Prima che la situazione del debito italiano degenerasse, in pochi conoscevano il significato del termine “spread”. Oggi è ormai una delle parole più in voga del momento, ma nonostante questo non vuol dire che il termine sia stato realmente compreso. Tutto inizia nel novembre 2011 quando il differenziale tra Btp decennali e Bnd tedeschi raggiunge il picco record di 574 punti base, portando alle dimissioni forzate di Silvio Berlusconi e alla conseguente nascita del governo tecnico guidato da Mario Monti. Due anni dopo la situazione spread sembra decisamente migliorata: il differenziale per la prima volta dopo anni torna sotto soglia 250 punti base ridando ossigeno ai conti pubblici, nonostante i dati ancora negativi riguardo il debito pubblico.

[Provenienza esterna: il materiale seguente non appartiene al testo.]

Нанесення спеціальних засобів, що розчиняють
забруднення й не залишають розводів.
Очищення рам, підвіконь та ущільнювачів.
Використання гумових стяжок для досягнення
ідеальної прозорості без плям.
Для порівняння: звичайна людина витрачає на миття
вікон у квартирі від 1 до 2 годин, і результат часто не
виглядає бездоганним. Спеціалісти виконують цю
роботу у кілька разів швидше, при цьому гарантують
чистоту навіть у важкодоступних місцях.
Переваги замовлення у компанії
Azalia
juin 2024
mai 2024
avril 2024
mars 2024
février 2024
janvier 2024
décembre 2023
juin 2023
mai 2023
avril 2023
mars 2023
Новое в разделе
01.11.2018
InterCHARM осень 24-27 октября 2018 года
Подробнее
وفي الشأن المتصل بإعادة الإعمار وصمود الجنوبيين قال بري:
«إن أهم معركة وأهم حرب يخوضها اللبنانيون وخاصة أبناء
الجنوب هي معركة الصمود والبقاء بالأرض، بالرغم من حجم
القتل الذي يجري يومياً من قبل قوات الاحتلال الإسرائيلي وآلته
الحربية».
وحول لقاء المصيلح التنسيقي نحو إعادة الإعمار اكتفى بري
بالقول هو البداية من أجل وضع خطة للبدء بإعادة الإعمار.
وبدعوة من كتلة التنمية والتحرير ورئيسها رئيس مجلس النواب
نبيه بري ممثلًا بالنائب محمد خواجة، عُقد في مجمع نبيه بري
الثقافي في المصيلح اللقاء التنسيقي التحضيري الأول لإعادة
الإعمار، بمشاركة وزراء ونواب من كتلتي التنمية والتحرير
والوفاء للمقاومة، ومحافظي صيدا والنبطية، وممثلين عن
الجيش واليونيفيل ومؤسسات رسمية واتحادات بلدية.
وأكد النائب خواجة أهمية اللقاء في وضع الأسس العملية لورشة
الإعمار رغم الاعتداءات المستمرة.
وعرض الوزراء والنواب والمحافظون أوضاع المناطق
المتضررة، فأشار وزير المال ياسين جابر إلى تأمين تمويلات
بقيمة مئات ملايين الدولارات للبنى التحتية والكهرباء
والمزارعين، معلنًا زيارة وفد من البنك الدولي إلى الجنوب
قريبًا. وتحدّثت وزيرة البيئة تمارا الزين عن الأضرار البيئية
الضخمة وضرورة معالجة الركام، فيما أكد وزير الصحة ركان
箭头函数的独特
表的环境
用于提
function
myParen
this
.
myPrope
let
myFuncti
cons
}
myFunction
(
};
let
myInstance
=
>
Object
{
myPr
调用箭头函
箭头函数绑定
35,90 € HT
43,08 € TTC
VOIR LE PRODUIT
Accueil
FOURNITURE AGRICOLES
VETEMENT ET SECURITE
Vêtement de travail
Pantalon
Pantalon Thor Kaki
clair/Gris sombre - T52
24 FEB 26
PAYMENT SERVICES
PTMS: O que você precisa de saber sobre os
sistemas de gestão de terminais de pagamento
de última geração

Saranno le famiglie che potranno raccogliere le conseguenze positive della discesa dello spread, chi ha contratto un mutuo a tasso variabile potrà beneficiare di guadagni concreti. Lo scenario di un costo del denaro più favorevole e di mutui più a buon mercato potrebbe permettere la ripresa del mercato immobiliare sconvolto dalla crisi.
Sembra paradossale ma, se per i conti pubblici e i mutui per le famiglie la caduta dello spread potrebbe portare effetti concreti, difficilmente qualcosa cambierà in positivo, almeno a breve termine, per quanto riguarda i prestiti alle imprese, che in teoria dovrebbero essere le prime a beneficiarne. La stretta creditizia e la crisi non permettono un calo dei tassi di interesse per le aziende, nonostante lo spread sotto i 250 punti.